> [Required action]
Output each record verbatim, with pictures left out.

> [Raw data]
/---
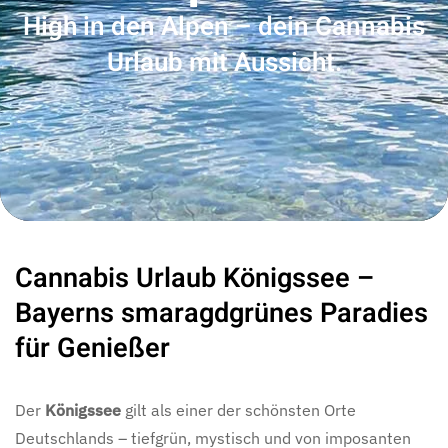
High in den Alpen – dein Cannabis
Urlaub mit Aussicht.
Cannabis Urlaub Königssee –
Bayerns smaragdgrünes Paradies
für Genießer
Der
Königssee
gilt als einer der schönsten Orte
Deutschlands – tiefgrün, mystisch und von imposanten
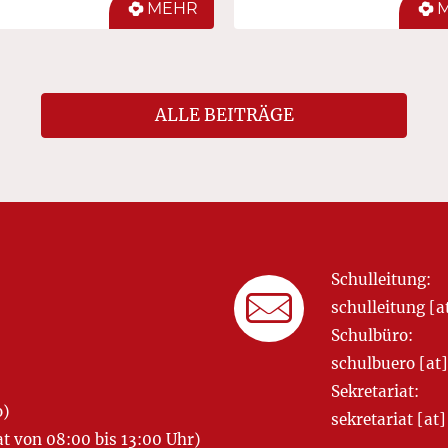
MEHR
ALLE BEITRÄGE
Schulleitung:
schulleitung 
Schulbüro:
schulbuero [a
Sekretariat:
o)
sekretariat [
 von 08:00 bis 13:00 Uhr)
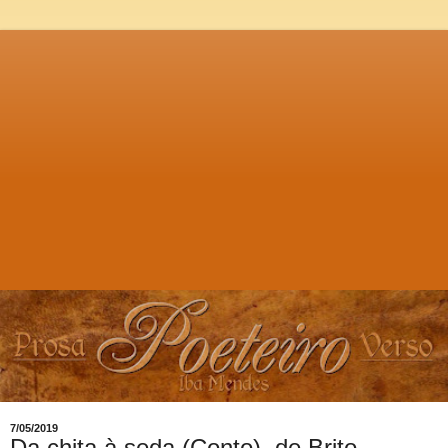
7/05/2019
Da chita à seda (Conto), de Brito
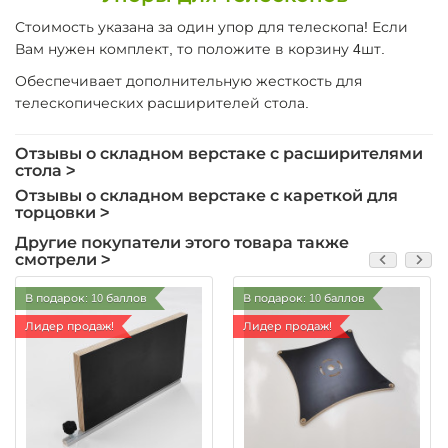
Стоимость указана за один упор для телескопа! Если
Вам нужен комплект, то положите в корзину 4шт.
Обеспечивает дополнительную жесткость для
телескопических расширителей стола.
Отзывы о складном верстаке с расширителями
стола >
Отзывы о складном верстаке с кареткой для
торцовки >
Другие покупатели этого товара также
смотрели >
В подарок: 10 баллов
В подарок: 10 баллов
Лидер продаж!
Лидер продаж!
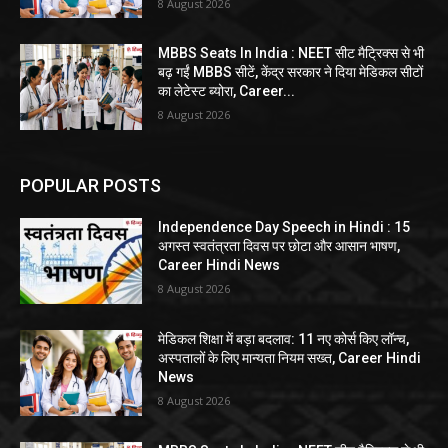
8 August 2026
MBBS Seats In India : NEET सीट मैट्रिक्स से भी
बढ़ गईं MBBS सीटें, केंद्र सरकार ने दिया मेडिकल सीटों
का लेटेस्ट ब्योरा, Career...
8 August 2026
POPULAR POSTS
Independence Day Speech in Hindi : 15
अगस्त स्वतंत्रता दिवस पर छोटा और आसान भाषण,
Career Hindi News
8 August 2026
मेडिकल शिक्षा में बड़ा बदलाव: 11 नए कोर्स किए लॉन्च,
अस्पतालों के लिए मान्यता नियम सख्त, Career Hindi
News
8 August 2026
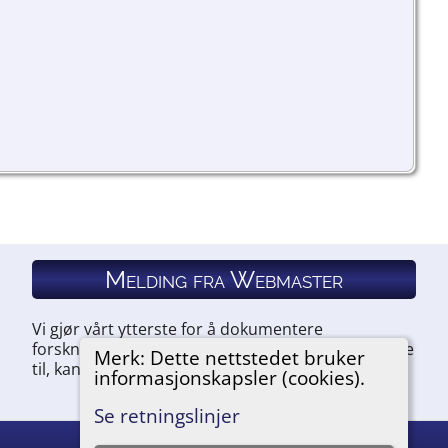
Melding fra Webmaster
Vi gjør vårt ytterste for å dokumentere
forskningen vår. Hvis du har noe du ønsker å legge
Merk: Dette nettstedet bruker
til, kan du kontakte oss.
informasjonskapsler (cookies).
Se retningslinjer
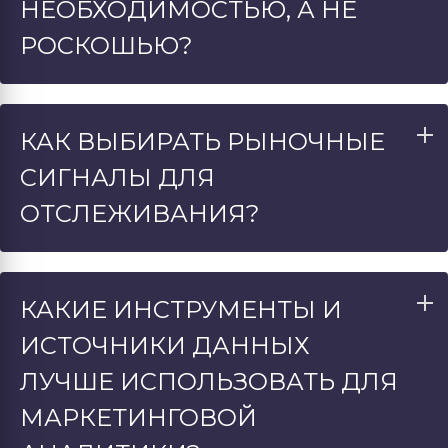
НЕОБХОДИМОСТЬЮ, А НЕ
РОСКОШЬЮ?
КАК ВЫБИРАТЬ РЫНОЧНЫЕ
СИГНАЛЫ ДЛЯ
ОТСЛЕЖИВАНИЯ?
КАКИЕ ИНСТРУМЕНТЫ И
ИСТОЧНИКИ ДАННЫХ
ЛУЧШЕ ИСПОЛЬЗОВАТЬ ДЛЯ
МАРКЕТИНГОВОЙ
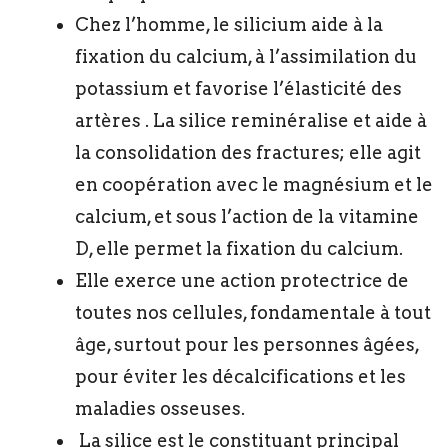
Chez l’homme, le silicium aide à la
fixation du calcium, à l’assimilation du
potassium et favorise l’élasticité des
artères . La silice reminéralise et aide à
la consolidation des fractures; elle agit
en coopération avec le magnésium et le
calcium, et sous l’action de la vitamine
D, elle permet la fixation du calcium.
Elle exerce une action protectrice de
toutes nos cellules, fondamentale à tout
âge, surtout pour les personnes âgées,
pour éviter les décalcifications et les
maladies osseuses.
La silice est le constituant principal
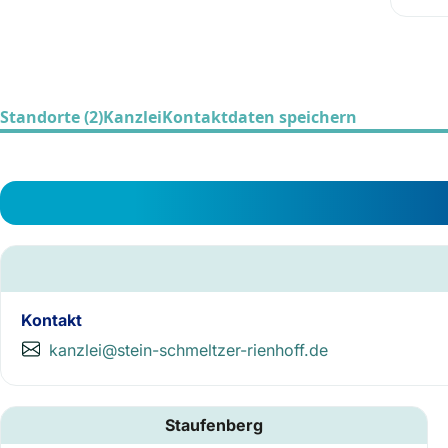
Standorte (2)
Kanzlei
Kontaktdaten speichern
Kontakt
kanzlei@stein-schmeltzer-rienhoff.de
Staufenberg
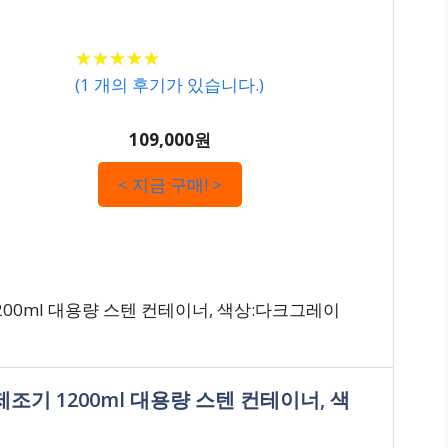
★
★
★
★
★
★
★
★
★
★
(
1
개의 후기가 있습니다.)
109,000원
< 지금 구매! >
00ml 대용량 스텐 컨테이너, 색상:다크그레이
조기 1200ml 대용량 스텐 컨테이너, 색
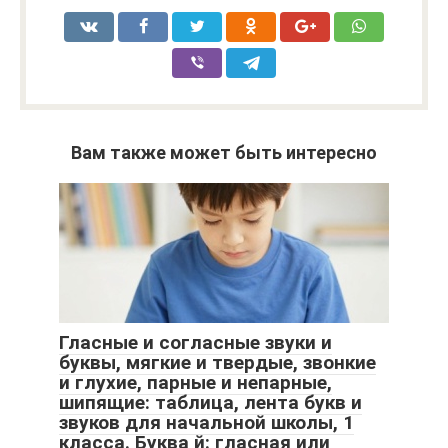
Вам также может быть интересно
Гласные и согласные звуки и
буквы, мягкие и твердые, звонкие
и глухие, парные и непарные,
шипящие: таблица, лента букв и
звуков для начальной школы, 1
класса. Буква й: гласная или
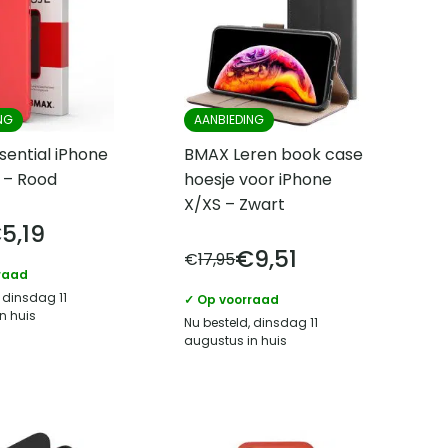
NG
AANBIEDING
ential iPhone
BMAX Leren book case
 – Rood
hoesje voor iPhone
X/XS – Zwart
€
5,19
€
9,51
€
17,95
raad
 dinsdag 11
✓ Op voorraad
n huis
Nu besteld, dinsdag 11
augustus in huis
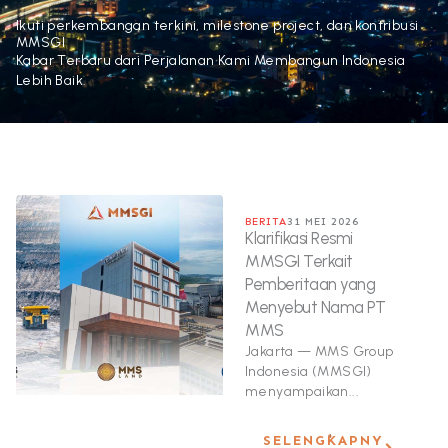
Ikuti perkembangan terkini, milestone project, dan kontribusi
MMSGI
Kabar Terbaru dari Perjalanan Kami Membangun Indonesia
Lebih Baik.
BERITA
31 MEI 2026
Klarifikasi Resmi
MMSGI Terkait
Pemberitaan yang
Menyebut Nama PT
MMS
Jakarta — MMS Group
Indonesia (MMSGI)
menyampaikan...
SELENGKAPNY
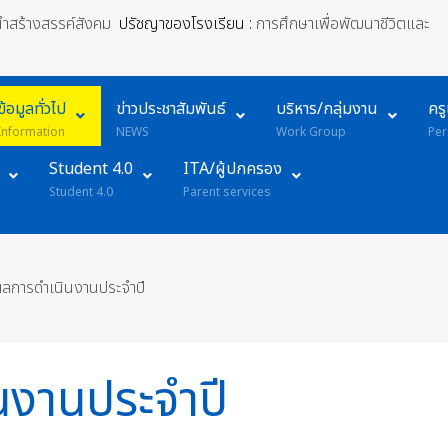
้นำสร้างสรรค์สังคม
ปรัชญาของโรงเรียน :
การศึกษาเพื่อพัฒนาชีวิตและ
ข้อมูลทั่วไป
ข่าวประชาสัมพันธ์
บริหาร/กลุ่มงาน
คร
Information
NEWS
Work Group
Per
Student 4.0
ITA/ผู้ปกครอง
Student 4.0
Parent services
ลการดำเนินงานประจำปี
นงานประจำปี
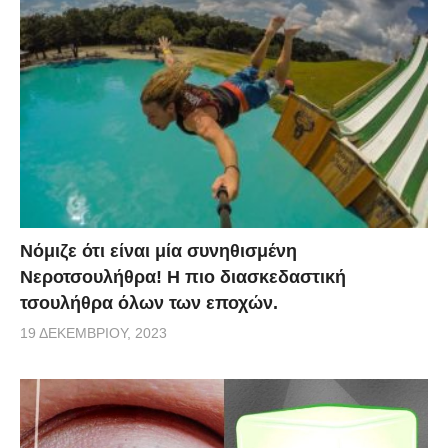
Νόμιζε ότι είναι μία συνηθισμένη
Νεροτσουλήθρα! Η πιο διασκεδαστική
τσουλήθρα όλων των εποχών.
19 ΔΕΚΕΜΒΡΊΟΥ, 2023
\---
> [Response below]
High in den Alpen – dein Cannabis
Urlaub mit Aussicht.
Cannabis Urlaub Königssee –
Bayerns smaragdgrünes Paradies
für Genießer
Der
Königssee
gilt als einer der schönsten Orte
Deutschlands – tiefgrün, mystisch und von imposanten
MEHR
ALLE BEITRÄGE
Schulleitung:
schulleitung 
Schulbüro:
schulbuero [a
Sekretariat:
o)
sekretariat [
 von 08:00 bis 13:00 Uhr)
7/05/2019
Da chita à seda (Conto), de Brito
Стоимость указана за один упор для телескопа! Если
Вам нужен комплект, то положите в корзину 4шт.
Обеспечивает дополнительную жесткость для
телескопических расширителей стола.
Отзывы о складном верстаке с расширителями
стола >
Отзывы о складном верстаке с кареткой для
торцовки >
Другие покупатели этого товара также
смотрели >
В подарок: 10 баллов
В подарок: 10 баллов
Лидер продаж!
Лидер продаж!
8 August 2026
MBBS Seats In India : NEET सीट मैट्रिक्स से भी
बढ़ गईं MBBS सीटें, केंद्र सरकार ने दिया मेडिकल सीटों
का लेटेस्ट ब्योरा, Career...
8 August 2026
POPULAR POSTS
Independence Day Speech in Hindi : 15
अगस्त स्वतंत्रता दिवस पर छोटा और आसान भाषण,
Career Hindi News
8 August 2026
मेडिकल शिक्षा में बड़ा बदलाव: 11 नए कोर्स किए लॉन्च,
अस्पतालों के लिए मान्यता नियम सख्त, Career Hindi
News
8 August 2026
Melding fra Webmaster
Vi gjør vårt ytterste for å dokumentere
forskningen vår. Hvis du har noe du ønsker å legge
Merk: Dette nettstedet bruker
til, kan du kontakte oss.
informasjonskapsler (cookies).
Se retningslinjer
НЕОБХОДИМОСТЬЮ, А НЕ
РОСКОШЬЮ?
КАК ВЫБИРАТЬ РЫНОЧНЫЕ
СИГНАЛЫ ДЛЯ
ОТСЛЕЖИВАНИЯ?
КАКИЕ ИНСТРУМЕНТЫ И
ИСТОЧНИКИ ДАННЫХ
ЛУЧШЕ ИСПОЛЬЗОВАТЬ ДЛЯ
МАРКЕТИНГОВОЙ
Chez l’homme, le silicium aide à la
fixation du calcium, à l’assimilation du
potassium et favorise l’élasticité des
artères . La silice reminéralise et aide à
la consolidation des fractures; elle agit
en coopération avec le magnésium et le
calcium, et sous l’action de la vitamine
D, elle permet la fixation du calcium.
Elle exerce une action protectrice de
toutes nos cellules, fondamentale à tout
âge, surtout pour les personnes âgées,
pour éviter les décalcifications et les
maladies osseuses.
La silice est le constituant principal
Standorte (2)
Kanzlei
Kontaktdaten speichern
Kontakt
kanzlei@stein-schmeltzer-rienhoff.de
Staufenberg
★
★
★
★
★
★
★
★
★
★
(
1
개의 후기가 있습니다.)
109,000원
< 지금 구매! >
00ml 대용량 스텐 컨테이너, 색상:다크그레이
조기 1200ml 대용량 스텐 컨테이너, 색
Вам также может быть интересно
Гласные и согласные звуки и
буквы, мягкие и твердые, звонкие
и глухие, парные и непарные,
шипящие: таблица, лента букв и
звуков для начальной школы, 1
класса. Буква й: гласная или
NG
AANBIEDING
ential iPhone
BMAX Leren book case
 – Rood
hoesje voor iPhone
X/XS – Zwart
€
5,19
€
9,51
€
17,95
raad
 dinsdag 11
✓ Op voorraad
n huis
Nu besteld, dinsdag 11
augustus in huis
Ikuti perkembangan terkini, milestone project, dan kontribusi
MMSGI
Kabar Terbaru dari Perjalanan Kami Membangun Indonesia
Lebih Baik.
BERITA
31 MEI 2026
Klarifikasi Resmi
MMSGI Terkait
Pemberitaan yang
Menyebut Nama PT
MMS
Jakarta — MMS Group
Indonesia (MMSGI)
menyampaikan...
SELENGKAPNY
้นำสร้างสรรค์สังคม
ปรัชญาของโรงเรียน :
การศึกษาเพื่อพัฒนาชีวิตและ
ข้อมูลทั่วไป
ข่าวประชาสัมพันธ์
บริหาร/กลุ่มงาน
คร
Information
NEWS
Work Group
Per
Student 4.0
ITA/ผู้ปกครอง
Student 4.0
Parent services
ลการดำเนินงานประจำปี
นงานประจำปี
Νόμιζε ότι είναι μία συνηθισμένη
Νεροτσουλήθρα! Η πιο διασκεδαστική
τσουλήθρα όλων των εποχών.
19 ΔΕΚΕΜΒΡΊΟΥ, 2023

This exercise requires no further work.